Designing for Justice Across Systems
Phillip A Boda, JD Pirtle, Gordon Palmer, Federica Fusi, Siddhant Shirguppe, Michael CailasAbstract
Environmental justice has long suffered from a lack of collaboration between government, researchers, and community constituents, further burdening communities most affected by environmental hazards. To build capacity for change among environmental justice stakeholders, and provide opportunities for Asian, Black, and Latinx peoples to develop better environmental justice fluency, the authors leveraged community-based participatory research to focus on the lives, hopes, and dreams of those most impacted by environmental racism in Chicago, Illinois.

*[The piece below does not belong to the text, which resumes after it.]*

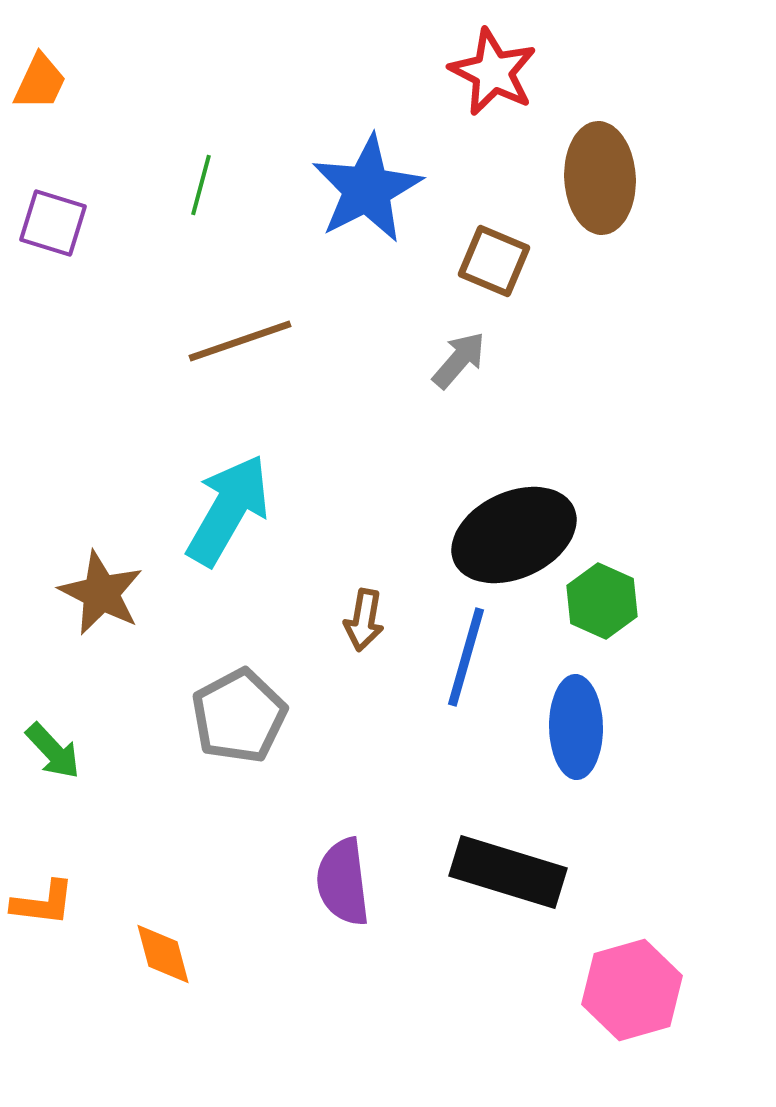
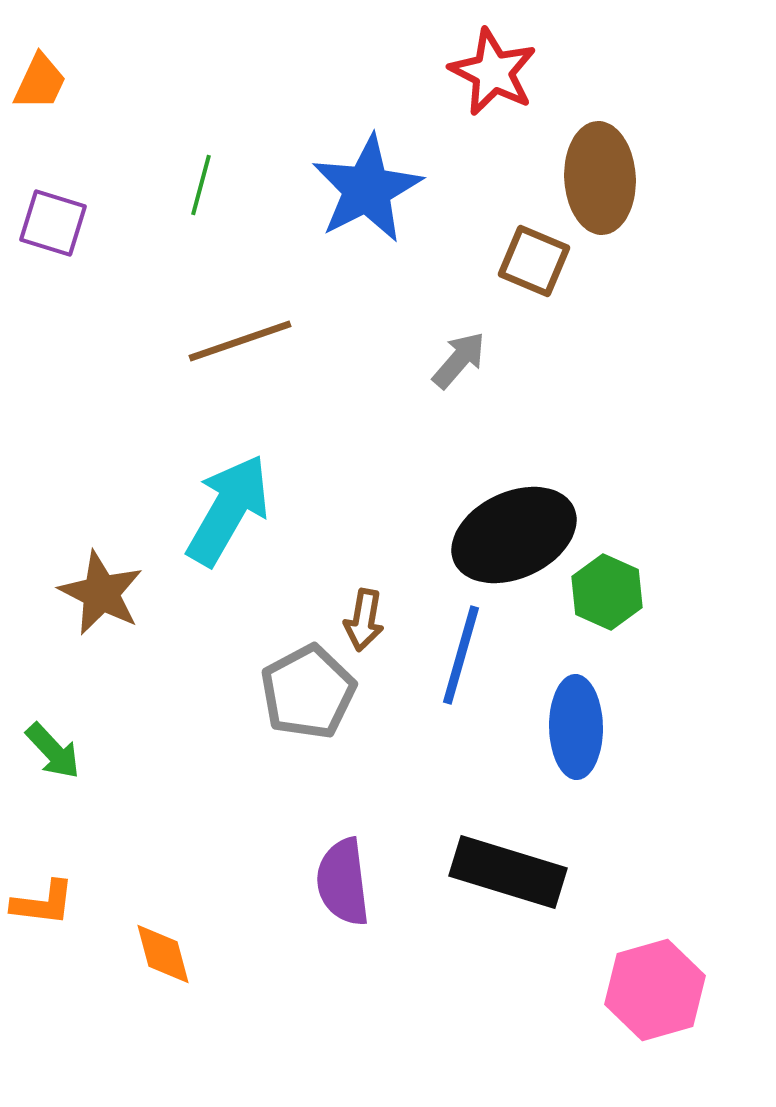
brown square: moved 40 px right
green hexagon: moved 5 px right, 9 px up
blue line: moved 5 px left, 2 px up
gray pentagon: moved 69 px right, 24 px up
pink hexagon: moved 23 px right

The authors address how the racism evident across Chicago in terms of cumulative environmental burdens requires a context-specific approach to explore the structural components of environmental racism that plague this U.S. city. For this validation study, the authors sought to explore the importance of fostering agentic behaviour and area identification around environmental racism through collaborative sense-making. The article builds on work that shows, when used collaboratively, simulations can facilitate group sense-making that can also mitigate accessibility needs between participants’ graph interpretation capacities and scientific inferences. In contrast to the single-story nature of typical publicly accessible environmental data portals, the environmental racism tool encouraged participants to examine the many factors impacting vulnerable populations in Chicago to help them draw their own conclusions. Findings suggest that our tool not only supported 14 participants across four design iterations to conclude that poor Asian, Black, and Latinx Chicagoans are most impacted by unjust air quality exposure, and that not one graph is suitable enough to support everyone. Implications illuminate how racism in context can be made transparent through co-design and converging stakeholders for change.